You must go through an event in which the sea becomes mulberry fields
and watch such things as make you sick at heart.
Is it strange that who is rich in this is poor in that?
Blue Heaven’s wont to strike rosy cheeks from spite.
History in Brief — Tombs as a Window into the Empire’s Unwinding
Overcoming the rebellious Tay Son — who had replaced Confucianism (with a religiously-tolerant system that favored Buddhism) and the Chinese language (with indigenous Nôm) — the Nguyen (pronounced n-WHEN) rose to power in 1802 under the leadership of Gia Long, unifying the country.
- The new regime aimed at creating a new nation based on an old culture, that of the Tay Son-deposed Le dynasty and indirectly, Song- and Ming-dynasty China.

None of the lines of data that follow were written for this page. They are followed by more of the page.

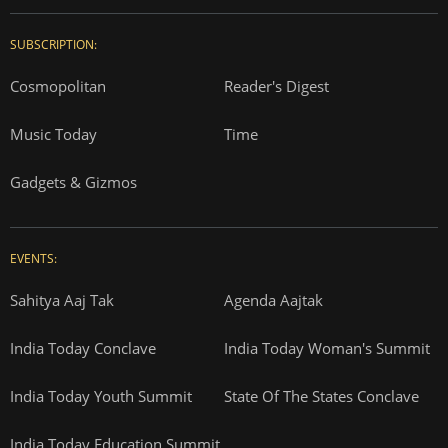
SUBSCRIPTION:
Cosmopolitan
Reader's Digest
Music Today
Time
Gadgets & Gizmos
EVENTS:
Sahitya Aaj Tak
Agenda Aajtak
India Today Conclave
India Today Woman's Summit
India Today Youth Summit
State Of The States Conclave
India Today Education Summit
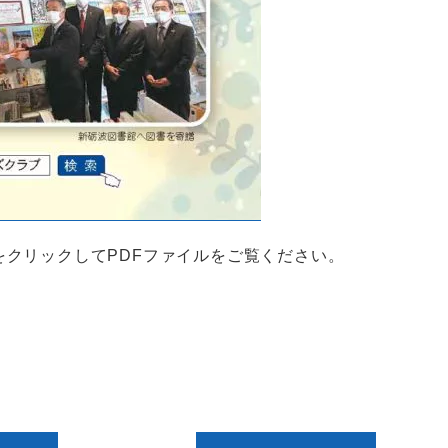
像をクリックしてPDFファイルをご覧ください。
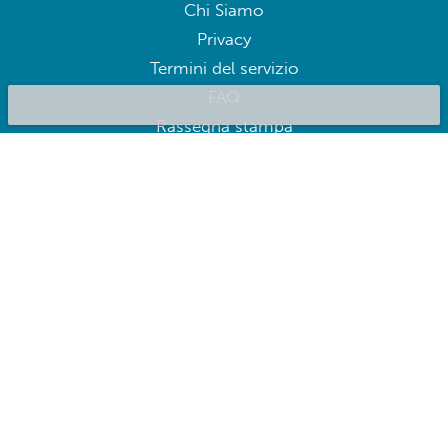
Chi Siamo
Privacy
Termini del servizio
FAQ
Rassegna stampa
Blog
Lavora con noi
Contattaci
BluepillowAI
ISCRIVITI
Iscriviti per ricevere offerte esclusive
Seguici su:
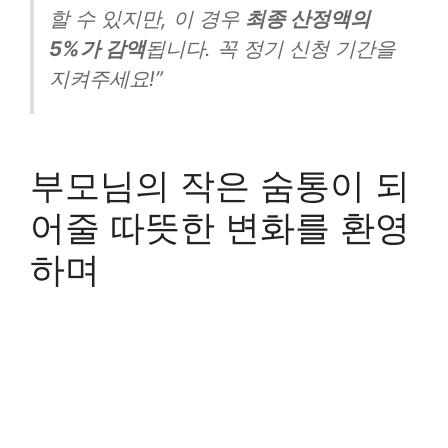
할 수 있지만, 이 경우
최종 산정액의
5%가 감액
됩니다. 꼭 정기 신청 기간을
지켜주세요!”
부모님의 작은 숨통이 되
어줄 따뜻한 변화를 환영
하며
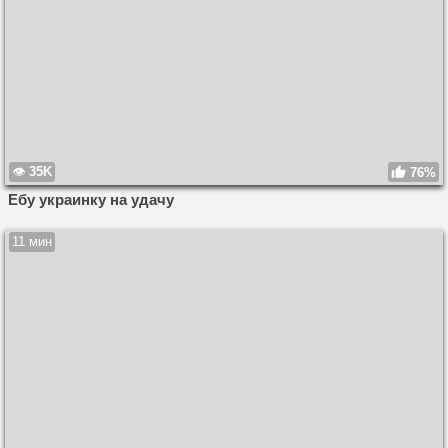
35K
76%
Ебу украинку на удачу
11 мин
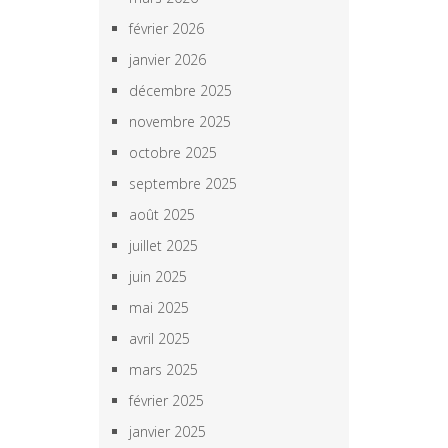
février 2026
janvier 2026
décembre 2025
novembre 2025
octobre 2025
septembre 2025
août 2025
juillet 2025
juin 2025
mai 2025
avril 2025
mars 2025
février 2025
janvier 2025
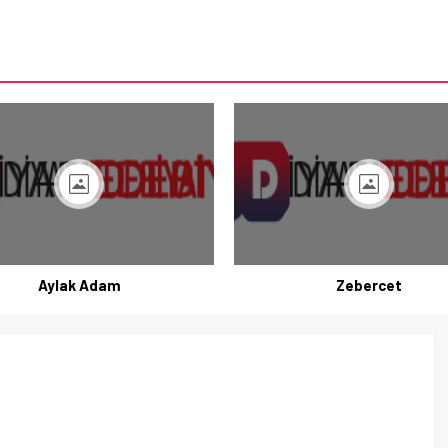
Aylak Adam
Zebercet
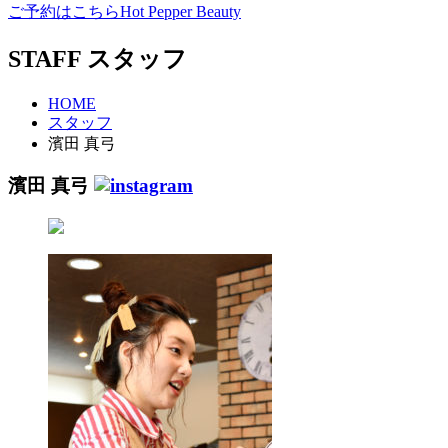
ご予約はこちら
Hot Pepper Beauty
STAFF
スタッフ
HOME
スタッフ
濱田 真弓
濱田 真弓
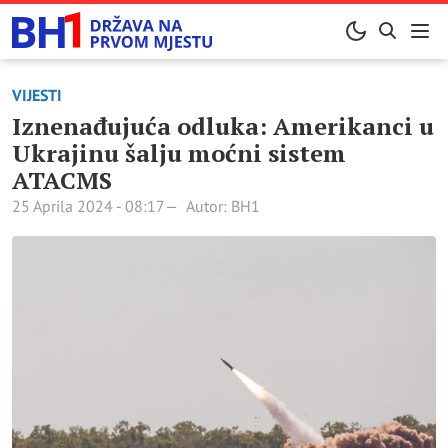
VIJESTI
Iznenađujuća odluka: Amerikanci u
Ukrajinu šalju moćni sistem
ATACMS
25 Aprila 2024 - 08:17
Autor: BH1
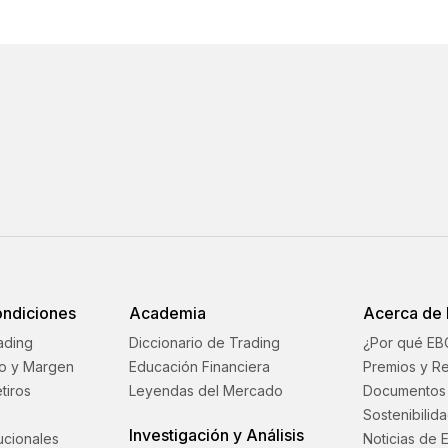
ondiciones
Academia
Acerca de
ading
Diccionario de Trading
¿Por qué EB
o y Margen
Educación Financiera
Premios y R
tiros
Leyendas del Mercado
Documentos 
Sostenibilid
Investigación y Análisis
tucionales
Noticias de 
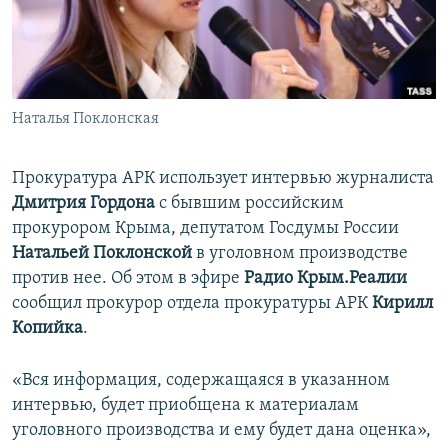
ПРИСОЕДИНЯЙТЕСЬ!
ПОБЕДИТЕЛЕЙ НЕ СУДЯТ?
КРЫМ.НЕПОКОРЕННЫЙ
ELIFBE
Наталья Поклонская
УКРАИНСКАЯ ПРОБЛЕМА КРЫМА
Все сайты RFE/RL
Прокуратура АРК использует интервью журналиста
Дмитрия Гордона
с бывшим российским
прокурором Крыма, депутатом Госдумы России
Натальей Поклонской
в уголовном производстве
против нее. Об этом в эфире
Радио Крым.Реалии
сообщил прокурор отдела прокуратуры АРК
Кирилл
Копийка
.
«Вся информация, содержащаяся в указанном
интервью, будет приобщена к материалам
уголовного производства и ему будет дана оценка»,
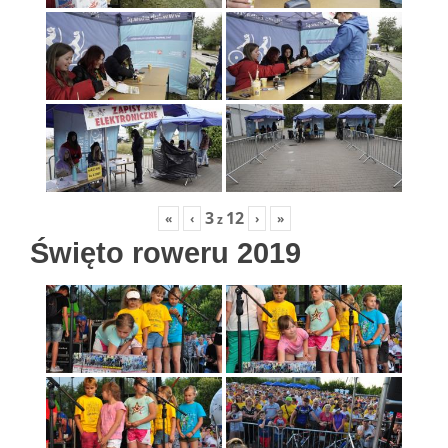
3
12
«
‹
›
»
z
Święto roweru 2019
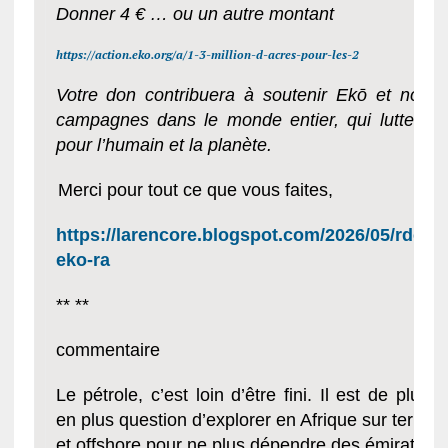
Donner 4 € … ou un autre montant
https://action.eko.org/a/1-3-million-d-acres-pour-les-2
Votre don contribuera à soutenir Ekō et nos
campagnes dans le monde entier, qui luttent
pour l’humain et la planète.
Merci pour tout ce que vous faites,
https://larencore.blogspot.com/2026/05/rdc-
eko-ra
** **
commentaire
Le pétrole, c’est loin d’être fini. Il est de plus
en plus question d’explorer en Afrique sur terre
et offshore pour ne plus dépendre des émirats.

To do so, from his new capita in Hué, Gia Long categorically reversed Tay Son initiatives, reestablishing Confucianism and Chinese language supremacy. Most important was the former, stamping down on Buddhism — the Mahayana variety, with strong Zen influences — across the board, restricting the number of Buddhist temples built and the numbers of monks recruited.
- The last Nguyen emperor stepped down in 1945, relinquishing control to the colonial French.

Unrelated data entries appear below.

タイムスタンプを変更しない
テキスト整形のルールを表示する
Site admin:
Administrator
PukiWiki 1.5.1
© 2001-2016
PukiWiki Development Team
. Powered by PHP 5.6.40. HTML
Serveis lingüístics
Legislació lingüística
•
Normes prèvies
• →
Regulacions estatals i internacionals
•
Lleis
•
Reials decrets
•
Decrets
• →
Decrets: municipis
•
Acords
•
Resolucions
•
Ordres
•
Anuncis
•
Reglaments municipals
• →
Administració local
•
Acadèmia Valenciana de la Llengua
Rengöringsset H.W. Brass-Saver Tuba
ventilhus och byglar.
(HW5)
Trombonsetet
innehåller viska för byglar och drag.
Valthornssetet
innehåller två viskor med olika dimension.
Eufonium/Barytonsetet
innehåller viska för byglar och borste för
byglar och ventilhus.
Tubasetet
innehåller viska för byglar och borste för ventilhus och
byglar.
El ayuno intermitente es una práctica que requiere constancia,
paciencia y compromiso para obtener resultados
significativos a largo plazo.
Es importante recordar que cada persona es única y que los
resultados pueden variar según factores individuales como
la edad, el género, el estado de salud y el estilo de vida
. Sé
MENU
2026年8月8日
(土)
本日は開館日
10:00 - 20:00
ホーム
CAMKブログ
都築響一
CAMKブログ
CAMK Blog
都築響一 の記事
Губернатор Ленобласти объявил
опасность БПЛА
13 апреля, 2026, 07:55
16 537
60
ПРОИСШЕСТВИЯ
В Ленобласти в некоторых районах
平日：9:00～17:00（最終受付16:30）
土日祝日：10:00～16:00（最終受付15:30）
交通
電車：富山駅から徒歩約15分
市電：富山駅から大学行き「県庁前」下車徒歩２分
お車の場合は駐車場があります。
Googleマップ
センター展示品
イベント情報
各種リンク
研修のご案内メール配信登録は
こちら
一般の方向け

- The Nguyen dynasty sits at a crossroads in Vietnamese history, a 143-year period that saw the country transition from independence to colonial control.
The gradual unwinding of the dynasty — and the psychological impact this necessarily had on the rulers who were experiencing it — is one of the more fascinating stories that the tombs tell.
- Constructed: 1864-1867.
- Builder: Design and construction overseen by Tu Duc (ruled 1847-1883).
Historical Context & the French Threat Tu Duc’s reign is the pivotal one. It was under him that the Nguyen dynasty lost its air of inevitability. Things were getting worse and its grasp on the reigns of power began to loosen.
- The problem of the French. Tu Duc was the last Nguyen emperor to rule with complete independence. But he saw troubles ahead with the entry of the French: nine years into Tu Duc’s reign (1858), Napoleon III invaded Da Nang, gaining a foothold in south Vietnam, again under the pretext of defending its Christian missionaries. This led to a full-blown invasion in 1861 and the establishment of French Cochinchina in south Vietnam in 1862. By 1887, having defeated the Chinese in the north who tried to come to Vietnam’s aid, France controlled the country in its entirety.
- Internal instability. Tu Duc had to fight off instability within Vietnam as well. Most notably, he put down an uprising ignited by workers in 1866 who rebelled due to the hours of hard labor they were forced to work in order to accelerate the tomb’s construction.
- … and a question of succession. To make matters worse, Tu Du had another problem: a case of smallpox had left him impotent. The absence of offspring would necessarily cause infighting over succession after his death.
How does this worsening situation reflect itself in the tomb? No doubt, Tu Duc saw with clear eyes that the dynasty’s days were numbered. He retreated to the fortified complex, an escape from the realities outside, and what is now the temple served as his palace. The tomb is the biggest built by the Nguyens — perhaps this was done as a show of strength to both the French and the Vietnamese people. Further, while the interior is certainly grand, it is decidedly more somber: the bright-red paint associated with earlier temples is gone, replaced by dark unpainted wood.
Highlights — Be on the Look Out For
- Two-part arrangement. Following the model set at Thieu Tri (which Tu Duc built), the tomb complex follows a two-part arrangement: a temple and a fusion of stela pavilion and tomb.
- The biggest Nguyen temple. Nine bays in width, Tu Duc’s temple is one of the largest built under the Nguyen dynasty. And based on the temple’s organization, it is clear that it originally served as Tu Duc’s working palace.
- New mandarin style. The stone-carved mandarins fully lose the naturalism of those at earlier tombs (Gia Long and Minh Mang). However, what they lose in plasticity of form, they make up for in decorative details.
- Oldest theater. The temple compound includes Minh Khiem Hall, the oldest theater in Vietnam.
- Massive stela. The biggest stela of any tomb complex — a monolith weighing 2o tons — holds a 5,000-word composition by Tu Duc himself.
- Dragon and Chinese-character screen walls. Tu Duc was the first to decorate the faces of screen walls, which before had been left blank.